Batch (Scheduled) Comms

Our Comms Platform supports Batch (Scheduled) features that ensure we deliver the right marketing message to the right person at the right time and with the right frequency. We do this by providing marketers with a set of generalized tools and flexible configuration mechanisms. These make it easy to prepare and send scheduled messages (as opposed to triggered messages sent by Streaming) through various channels (e.g., email, push).

The Comms Platform also makes it easy to process data for all brands, including Wayfair, Birch Lane, All Modern, Joss & Main, and Perigold. The reason why is that it's able to recognize that there are differences in target audience and positioning, which makes it easy for marketers to provide brand-specific parameters.

Message Volume

As I mentioned earlier, the Comms Platform processes an enormous number of messages. For January of 2022, we sent more than 240 million emails and 80 million push notifications a day at peaks (major events, promos). For low-volume days, the average was approximately 80 million emails and 11-12 million push notifications.

As you can imagine, monitoring, tracking, and sending progress updates is not an easy task, but in the typical Wayfair style, we found a winning formula. The Comms Platform currently provides various metrics through DataDog, Grafana, BigQuery, SQL, and other mechanisms. The Marketing, BI, and Data Science teams can then query the data programmatically or use visual tools (dashboards, query consoles, etc.).

In addition to data preparation and send progress, the metrics are also used by engineering teams to track platform performance and compliance with defined SLA's. In the event the platform detects a deviation from the expected value ranges, it triggers automatic scaling events and recovery procedures. If manual intervention is required, the platform will send an alert to the operations team.

Key components

Comms batch components

Generalized Platform API

We use the "platform approach" to provide access to our data. One of the main components is our GraphQL API, which serves different clients such as web and data processing applications.

Previously, we utilized a legacy implementation that provided direct access to the underlying data sources and services. This broke control over the data layer and exposed internal details. Our new API orchestrates data access seamlessly, reading and writing data to/from different types of sources and converting data if needed to follow the API contract.

  • Tech Stack: Java, Spring Boot, GraphQL, Kubernetes

Notifications Configuration/Tooling
The Batch Tooling (UI) is a set of web applications used by the customers (primarily the Marketers) to configure and manage notifications for various channels. It includes:

  • Notification templates.
  • Content strategies for different variations and content types (events, SKU's, etc.)
  • Customer segmentation.
  • Multivariate test groups to utilize experimentation capabilities as well as many other parameters.

Marketers can plan notification sending ahead of time by implementing complex marketing strategies. The tool can also help project management by allowing marketers to track jobs and monitor send progress.

Comms batch calendar

  • Tech Stack
  • Frontend: React, JavaScript/TypeScript
  • Backend: Java, GraphQL (see "Generalized platform API")

Data Processing Applications
Using the build schedule, the Comms Platform starts a set of data processing pipelines that are implemented as Apache Spark applications.
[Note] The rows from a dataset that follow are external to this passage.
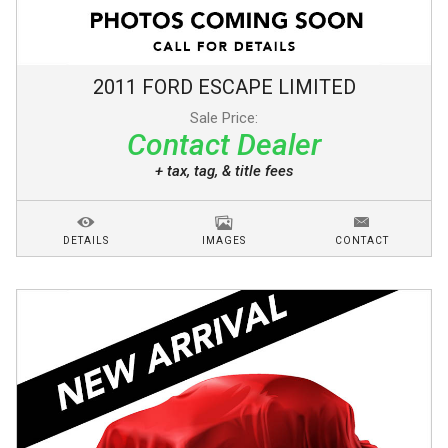
2011
FORD
ESCAPE
LIMITED
Sale Price:
Contact Dealer
+ tax, tag, & title fees
DETAILS
IMAGES
CONTACT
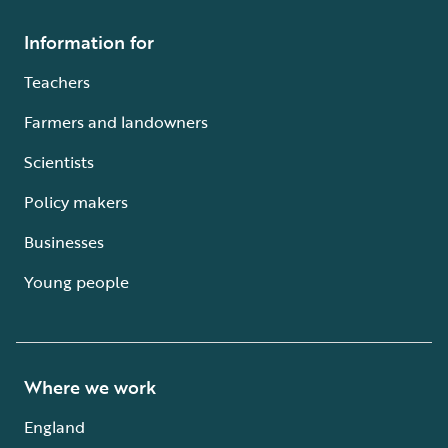
Information for
Teachers
Farmers and landowners
Scientists
Policy makers
Businesses
Young people
Where we work
England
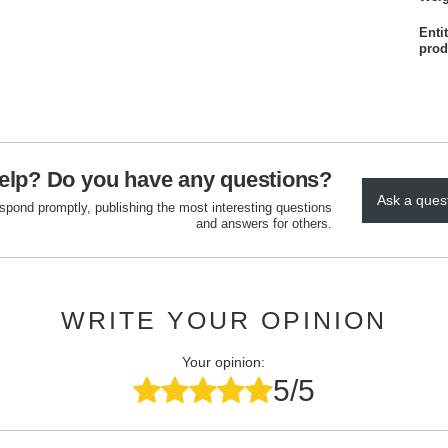
Enti
prod
elp? Do you have any questions?
Ask a ques
espond promptly, publishing the most interesting questions
and answers for others.
WRITE YOUR OPINION
Your opinion:
5/5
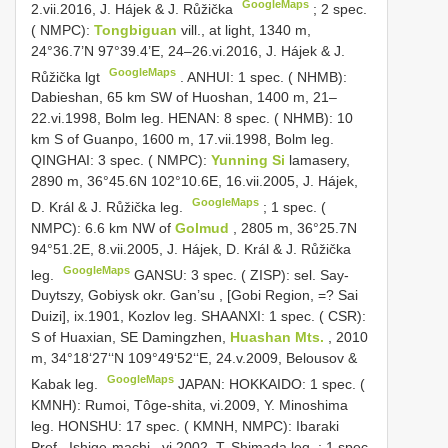
GoogleMaps
2.vii.2016, J. Hájek & J. Růžička
;
2 spec.
( NMPC):
Tongbiguan
vill., at light, 1340 m,
24°36.7’N 97°39.4’E, 24–26.vi.2016, J. Hájek & J.
GoogleMaps
Růžička lgt
.
ANHUI: 1 spec. ( NHMB):
Dabieshan, 65 km SW of Huoshan, 1400 m, 21–
22.vi.1998, Bolm leg.
HENAN: 8 spec. ( NHMB): 10
km S of Guanpo, 1600 m, 17.vii.1998, Bolm leg.
QINGHAI: 3 spec. ( NMPC):
Yunning Si
lamasery,
2890 m, 36°45.6N 102°10.6E, 16.vii.2005, J. Hájek,
GoogleMaps
D. Král & J. Růžička leg.
;
1 spec. (
NMPC): 6.6 km NW of
Golmud
, 2805 m, 36°25.7N
94°51.2E, 8.vii.2005, J. Hájek, D. Král & J. Růžička
GoogleMaps
leg.
GANSU: 3 spec. ( ZISP): sel. Say-
Duytszy, Gobiysk okr. Gan’su , [Gobi Region, =? Sai
Duizi], ix.1901, Kozlov leg.
SHAANXI: 1 spec. ( CSR):
S of Huaxian, SE Damingzhen,
Huashan Mts.
, 2010
m, 34°18‘27‘‘N 109°49‘52‘‘E, 24.v.2009, Belousov &
GoogleMaps
Kabak leg.
JAPAN: HOKKAIDO: 1 spec. (
KMNH): Rumoi, Tôge-shita, vi.2009, Y. Minoshima
leg.
HONSHU: 17 spec. ( KMNH, NMPC): Ibaraki
Pref., Ishige-machi , vi.2002, T. Shimada leg.
;
1 spec.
Pulling data from various sources and services, these applications prepare personalized content for the later scheduling stage. The processing steps don't work with actual media content (e.g. text blocks and images), only with different types of identifiers (e.g. integers and strings).

Comms batch data apps

This is a processing-heavy part of the platform that operates terabytes of historical data. To comply with its SLA's, the platform uses auto-scaled Spark Dataproc clusters with hundreds of worker nodes. The jobs are orchestrated by Airflow and custom overseer applications.

  • Tech Stack: Spark, Dataproc, Parquet, Hive, Google BigQuery, Aerospike, Airflow, Java, Python, GraphQL.

Notification Scheduling
Every notification has one or several "Send batches (of customers)" attributed with a send time. Customers are segmented into different groups based on their viewing preferences (managed by the Customer Intelligence team), which are gathered along with other details by the Batch Schedulers. The platform then schedules notifications for each subset of customers, which are sent at set times during the day (e.g., at 9 am, 10 am, 8 pm, etc.). These notifications are sent for every brand (typically every 30-60 minutes per brand).

Comms batch scheduler

  • Tech Stack: Spark, Dataproc, Kafka, Parquet, Hive, Aerospike, Airflow, Java, Python, GraphQL.
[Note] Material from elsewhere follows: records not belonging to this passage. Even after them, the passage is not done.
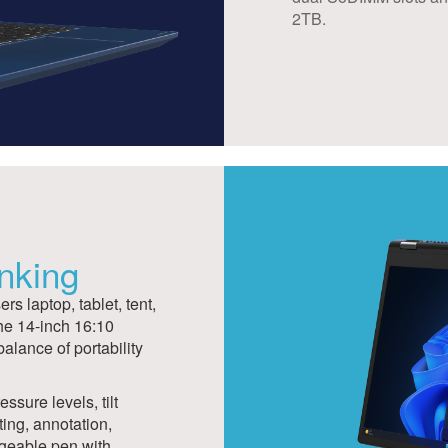
2TB.
Inking
s laptop, tablet, tent,
he 14-inch 16:10
lance of portability
sure levels, tilt
ting, annotation,
geable pen with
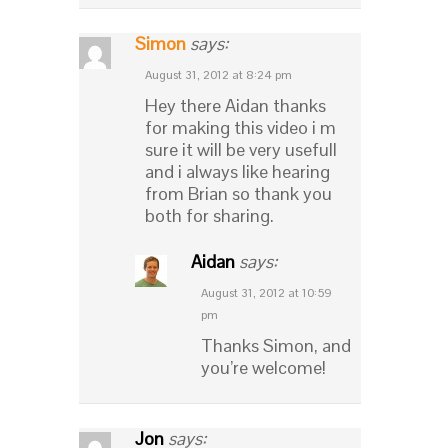
Simon
says:
August 31, 2012 at 8:24 pm
Hey there Aidan thanks
for making this video i m
sure it will be very usefull
and i always like hearing
from Brian so thank you
both for sharing.
Aidan
says:
August 31, 2012 at 10:59
pm
Thanks Simon, and
you’re welcome!
Jon
says:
Streaming (Triggered) Comms

The Streaming Notifications team's mission is to provide a best-in-class automation application that enables any team at Wayfair to configure sequences of actions and notifications of real-time events quickly and safely through an intuitive user interface (UI). We designed our application to be scalable, performant, and highly reliable, making it the smartest option for a wide array of automation use cases.

The application also includes a self-service user interface, which gives a simple and intuitive way of configuring workflows and hooking them up to real-time triggers. It's so easy that operations do not require any support from engineering. Everything can also be configured in real-time, with changes going into production in seconds.
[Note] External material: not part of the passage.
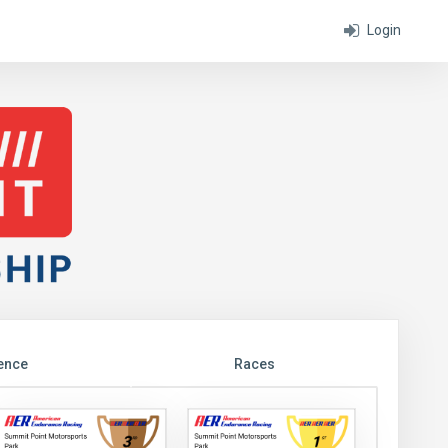
Login
ence
Races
While the trigger can be anything, most come from the Wayfair tracking system. The workflow is a directed graph of configurable linked nodes, which can be almost anything. Some of the more common include REST service request node, condition node, and delay node. We are also improving the application so we can introduce new possibilities and use-cases. We already have several non-notifications workflows and are looking forward to helping our teams solve their problems more easily.

Example workflow:

GM Flow

Key features:

  • Self Service: Campaigns can be created and updated by users through our User Interface. As a result, what used to take weeks to set up can now be done without having to rely on code deploys.
  • Fast Testing and Analytics: Tight integration with A/B testing allows for powerful testing with intuitive reporting. 
  • Flexible: It's designed to allow for easy integration with new services, channels, and workflow functionality.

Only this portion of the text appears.